His gaze never wavers, but neither does hers, and she's thrilled in a way that makes her feel wanton, powerful and all together womanly. He's magnificent, a specimen that reminds her of sculptures carved by Renaissance masters, and her hands long to touch him, to learn if he's cool like marble or warm against her skin, to see what it's like to trace well-defined muscle, to discover whether his touch would untangle the knots in her stomach or set her over a precipice that is suddenly and dangerously alluring.
"A gentleman would look away," she murmurs, her tone far steadier than she feels, and he steps closer then, his hand reaching out to cup her cheek. She trembles at the contact of wet on wet.
"True," he admits with a slight shrug. "But I'm no gentleman. I'm a soldier."
She swallows, her mouth parched, her inner thighs aching beyond reason.
"If I were a gentleman, I would never encroach upon your grief as I am doing," he adds with a softness that contrasts perfectly with the sculpted edges of his flesh. His eyes drop then, her cheek pressing into his palm until he looks at her directly yet again.
"You believe that I mourn my husband?" she whispers, and his eyes narrow somewhat. "Because I don't. I never have."
"He was cruel to you?" he questions, and they are now nose to nose.
"No," she returns. "But neither was he kind."
The lines of his face grimace in the lightening, and she notes a tightness to his jaw.
"An arranged marriage?" he inquires, and she shrugs this time, unable to look away from him even as they both stand dripping wet. "As was my own?"
It's the first he's spoken of a wife, and she wonders if the woman is dead, assuming this must be the case as he just referred to his marriage in the past tense.
"No," she breathes. "A forced one."
His inhale nearly swallow her own.
"Force is never productive and is usually the least humane means to an end," he reasons as she blinks back the rain, starting at the sharp edge of lightening striking somewhere close.
"Yet you're a soldier," she reasons.
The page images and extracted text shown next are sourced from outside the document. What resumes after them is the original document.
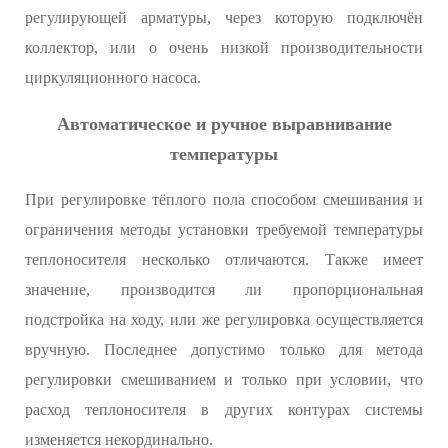
регулирующей арматуры, через которую подключён
коллектор, или о очень низкой производительности
циркуляционного насоса.
Автоматическое и ручное выравнивание
температуры
При регулировке тёплого пола способом смешивания и
ограничения методы установки требуемой температуры
теплоносителя несколько отличаются. Также имеет
значение, производится ли пропорциональная
подстройка на ходу, или же регулировка осуществляется
вручную. Последнее допустимо только для метода
регулировки смешиванием и только при условии, что
расход теплоносителя в других контурах системы
изменяется некординально.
He nods, denying nothing. "You're on the wrong side, you know."
He smirks then, biting his lower lip in a manner that does things to her, things she doesn't quite understand but longs to with a depth that frightens her.
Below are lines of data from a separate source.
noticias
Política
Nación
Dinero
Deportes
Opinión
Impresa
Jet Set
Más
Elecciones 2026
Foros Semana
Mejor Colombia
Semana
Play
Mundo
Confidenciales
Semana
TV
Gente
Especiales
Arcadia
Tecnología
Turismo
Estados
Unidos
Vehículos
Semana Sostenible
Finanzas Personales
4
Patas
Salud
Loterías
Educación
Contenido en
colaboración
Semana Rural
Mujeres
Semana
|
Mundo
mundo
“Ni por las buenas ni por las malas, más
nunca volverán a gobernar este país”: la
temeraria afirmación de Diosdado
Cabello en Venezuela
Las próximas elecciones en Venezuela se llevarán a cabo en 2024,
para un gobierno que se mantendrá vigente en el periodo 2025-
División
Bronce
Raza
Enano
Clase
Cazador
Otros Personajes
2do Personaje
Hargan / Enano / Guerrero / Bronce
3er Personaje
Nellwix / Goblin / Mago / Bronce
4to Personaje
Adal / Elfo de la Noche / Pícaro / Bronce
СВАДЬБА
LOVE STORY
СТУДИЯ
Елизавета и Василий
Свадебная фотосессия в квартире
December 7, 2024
"I thought you were a loyalist," he returns, and he's so close, so very, very close.
"Oh no," she hums, daring to lay a hand on the soaked fabric covering his chest, feeling muscle ripple against her palm. Her head is spinning, yet her mind is clear, and she wonders what her mother would think of her now, here, nearly naked in the rain, touching a man who is not her husband, a man who fights for the enemy, no less. "I'm far more of a rebel."
"That explains it, then," he whispers, backing her under a small patch of shelter. He's hard against her, there's very little between them, and she licks her lips in anticipation, completely caught up in eyes that watch her with a heady mix of tenderness and heat.
"Explains what?" she dares, quirking a brow in his direction, effectively silenced by his mouth and tongue with a kiss that changes everything.